Find and copy each line of the listing below that has the word "pijnboompitten" in it.

-*-*-

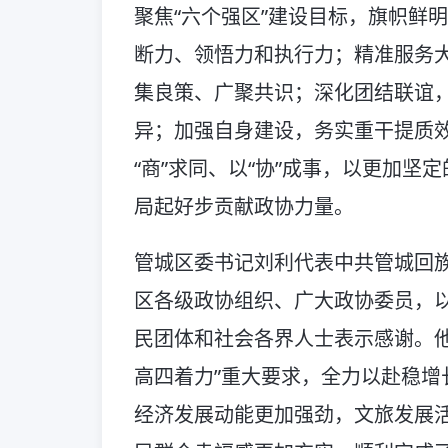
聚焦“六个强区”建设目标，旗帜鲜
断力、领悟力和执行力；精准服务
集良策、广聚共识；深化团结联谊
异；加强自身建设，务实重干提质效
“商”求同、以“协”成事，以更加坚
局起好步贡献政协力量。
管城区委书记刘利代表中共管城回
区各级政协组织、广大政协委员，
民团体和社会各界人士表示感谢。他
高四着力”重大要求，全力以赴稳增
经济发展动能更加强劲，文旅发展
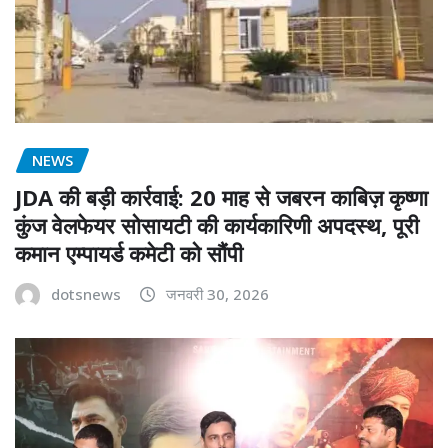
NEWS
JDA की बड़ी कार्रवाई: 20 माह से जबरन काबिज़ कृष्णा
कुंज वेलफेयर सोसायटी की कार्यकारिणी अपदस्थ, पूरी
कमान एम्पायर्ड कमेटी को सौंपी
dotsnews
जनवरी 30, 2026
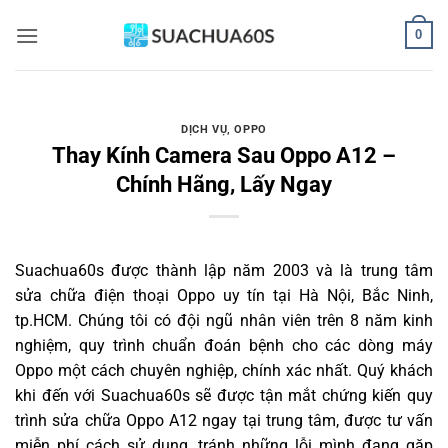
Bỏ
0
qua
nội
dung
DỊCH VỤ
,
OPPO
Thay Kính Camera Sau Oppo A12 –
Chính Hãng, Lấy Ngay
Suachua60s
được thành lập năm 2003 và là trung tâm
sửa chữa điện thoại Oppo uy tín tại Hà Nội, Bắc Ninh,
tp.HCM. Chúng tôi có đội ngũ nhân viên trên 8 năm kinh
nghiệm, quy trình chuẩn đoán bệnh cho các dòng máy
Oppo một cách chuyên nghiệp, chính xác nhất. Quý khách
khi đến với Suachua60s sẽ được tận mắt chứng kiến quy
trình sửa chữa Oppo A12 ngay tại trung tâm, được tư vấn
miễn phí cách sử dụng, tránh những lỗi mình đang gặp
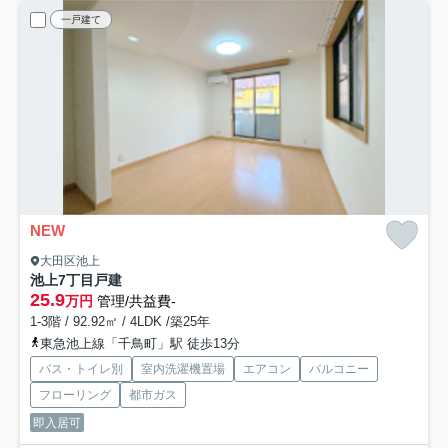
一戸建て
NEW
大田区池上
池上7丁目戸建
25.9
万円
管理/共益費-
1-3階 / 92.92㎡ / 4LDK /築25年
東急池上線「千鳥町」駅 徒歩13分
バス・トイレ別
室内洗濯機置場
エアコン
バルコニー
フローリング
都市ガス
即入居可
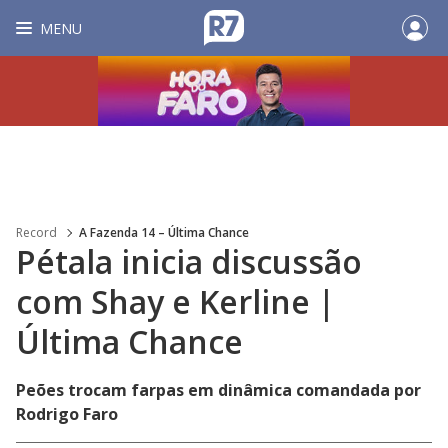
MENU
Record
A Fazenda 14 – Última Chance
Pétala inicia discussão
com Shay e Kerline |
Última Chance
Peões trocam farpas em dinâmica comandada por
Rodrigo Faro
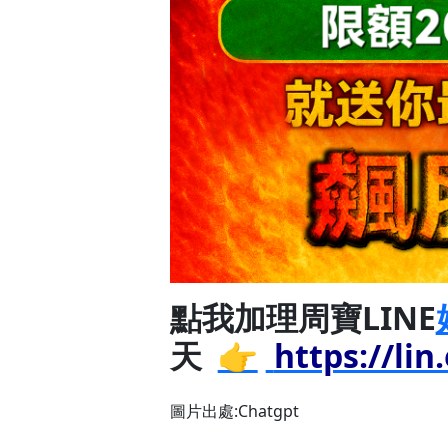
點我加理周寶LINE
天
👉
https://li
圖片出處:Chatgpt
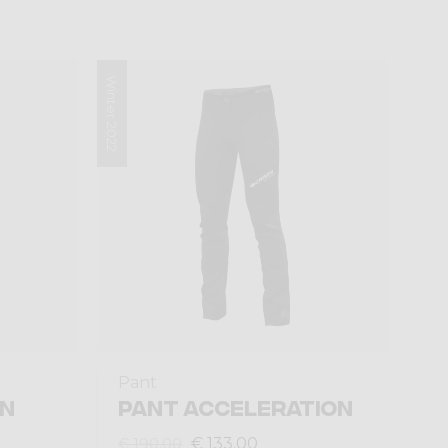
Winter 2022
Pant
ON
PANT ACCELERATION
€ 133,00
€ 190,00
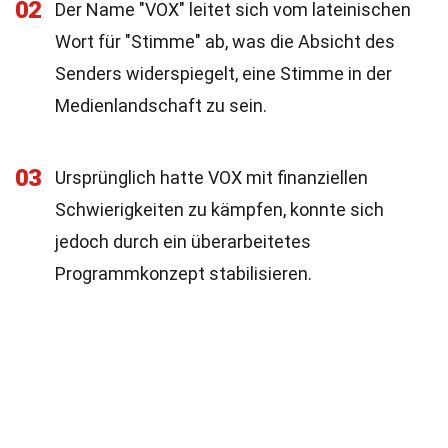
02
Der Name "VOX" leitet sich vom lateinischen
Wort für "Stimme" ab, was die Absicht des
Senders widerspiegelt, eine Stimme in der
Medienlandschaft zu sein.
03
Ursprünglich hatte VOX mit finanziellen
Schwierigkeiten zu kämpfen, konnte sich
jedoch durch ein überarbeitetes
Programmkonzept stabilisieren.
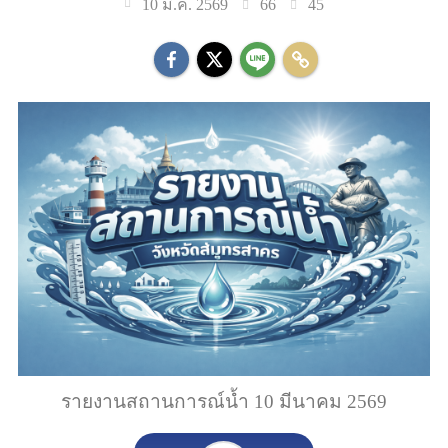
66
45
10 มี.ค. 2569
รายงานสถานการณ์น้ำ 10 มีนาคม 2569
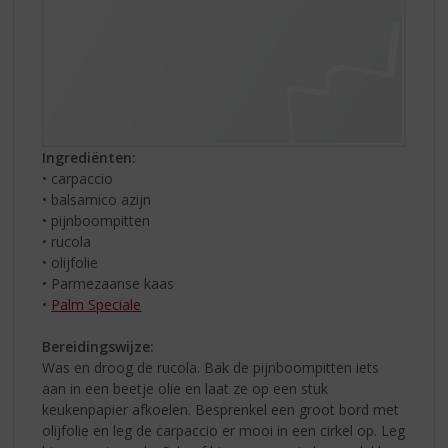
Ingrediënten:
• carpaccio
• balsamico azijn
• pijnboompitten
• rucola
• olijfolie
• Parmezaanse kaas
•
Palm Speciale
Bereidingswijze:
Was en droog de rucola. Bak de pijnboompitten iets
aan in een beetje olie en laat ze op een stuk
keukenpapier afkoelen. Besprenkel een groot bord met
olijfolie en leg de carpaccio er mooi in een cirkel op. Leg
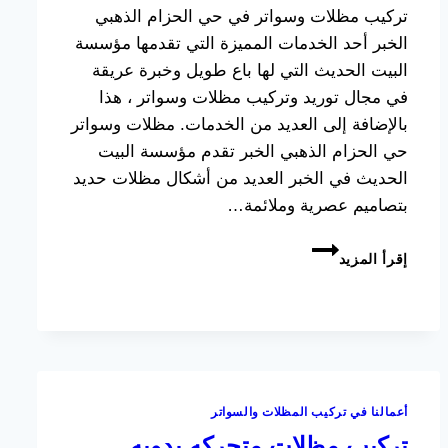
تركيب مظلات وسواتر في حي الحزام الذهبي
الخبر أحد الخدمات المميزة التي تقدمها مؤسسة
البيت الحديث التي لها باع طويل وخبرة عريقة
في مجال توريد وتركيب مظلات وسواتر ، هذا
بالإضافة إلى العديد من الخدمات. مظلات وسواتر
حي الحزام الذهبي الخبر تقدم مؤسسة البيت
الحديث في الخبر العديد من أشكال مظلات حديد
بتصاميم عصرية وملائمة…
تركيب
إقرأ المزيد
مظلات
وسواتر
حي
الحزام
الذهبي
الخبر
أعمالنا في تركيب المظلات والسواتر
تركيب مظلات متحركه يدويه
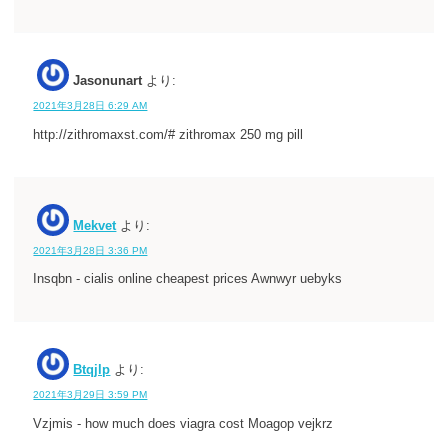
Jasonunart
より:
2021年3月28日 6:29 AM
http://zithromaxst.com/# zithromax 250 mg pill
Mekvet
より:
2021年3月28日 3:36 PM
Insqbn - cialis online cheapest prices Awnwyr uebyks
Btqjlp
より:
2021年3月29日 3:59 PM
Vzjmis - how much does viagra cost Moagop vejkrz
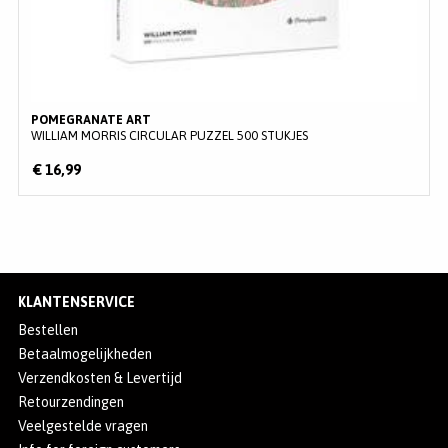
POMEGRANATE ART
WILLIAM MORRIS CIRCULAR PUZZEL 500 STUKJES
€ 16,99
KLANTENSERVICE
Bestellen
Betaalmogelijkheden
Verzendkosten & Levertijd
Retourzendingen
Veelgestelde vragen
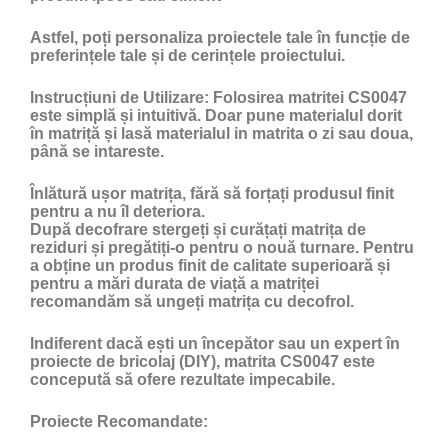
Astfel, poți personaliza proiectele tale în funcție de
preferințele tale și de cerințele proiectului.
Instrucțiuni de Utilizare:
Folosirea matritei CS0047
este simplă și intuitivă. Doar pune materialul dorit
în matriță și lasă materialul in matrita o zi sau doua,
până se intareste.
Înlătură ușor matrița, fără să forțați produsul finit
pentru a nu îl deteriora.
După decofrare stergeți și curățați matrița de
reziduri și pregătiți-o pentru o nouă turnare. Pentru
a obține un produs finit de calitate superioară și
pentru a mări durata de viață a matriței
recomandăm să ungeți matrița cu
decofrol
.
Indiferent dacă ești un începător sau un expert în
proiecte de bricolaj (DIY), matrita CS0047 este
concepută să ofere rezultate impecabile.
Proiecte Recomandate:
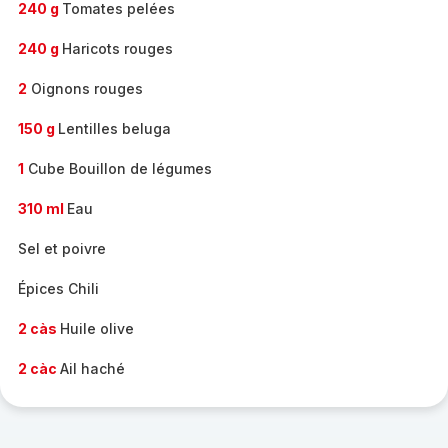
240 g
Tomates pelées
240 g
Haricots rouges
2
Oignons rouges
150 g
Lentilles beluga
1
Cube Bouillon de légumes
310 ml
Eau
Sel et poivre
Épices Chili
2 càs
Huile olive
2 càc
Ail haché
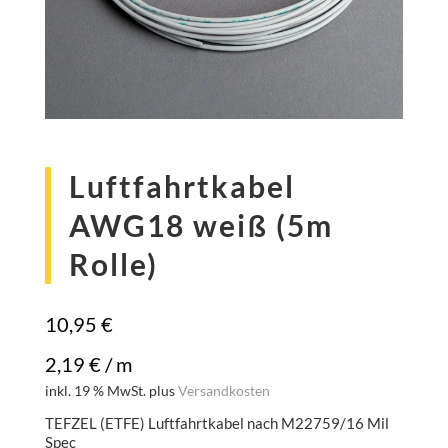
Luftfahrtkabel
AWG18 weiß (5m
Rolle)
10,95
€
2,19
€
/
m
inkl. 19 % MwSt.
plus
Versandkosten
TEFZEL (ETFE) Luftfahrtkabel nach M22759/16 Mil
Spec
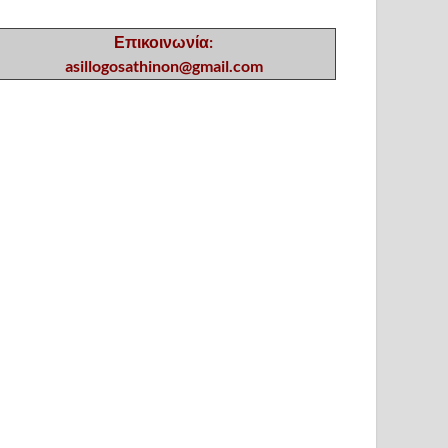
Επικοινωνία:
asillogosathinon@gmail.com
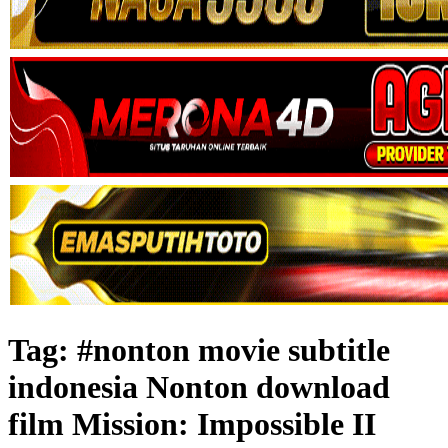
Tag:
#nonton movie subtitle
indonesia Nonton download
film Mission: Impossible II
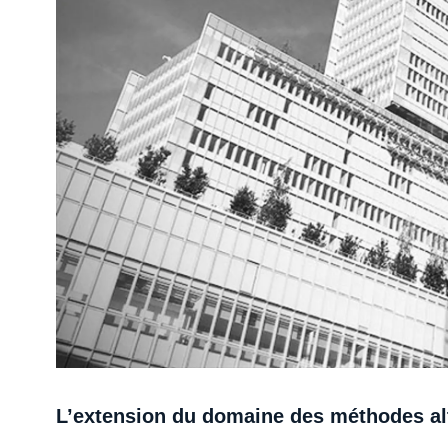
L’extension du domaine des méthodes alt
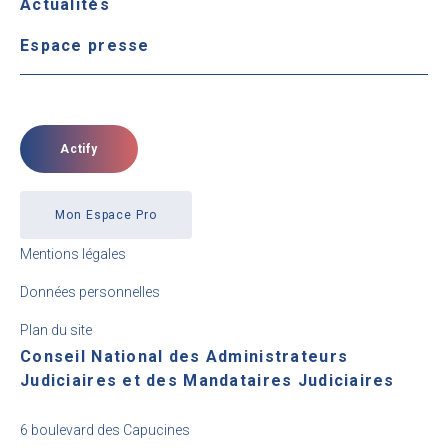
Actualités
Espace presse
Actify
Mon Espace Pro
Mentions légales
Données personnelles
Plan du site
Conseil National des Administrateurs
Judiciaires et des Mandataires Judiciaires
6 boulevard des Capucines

-*-*-

◆ ANSWER TO THE EXERCISE ◆
• pijnboompitten
Was en droog de rucola. Bak de pijnboompitten iets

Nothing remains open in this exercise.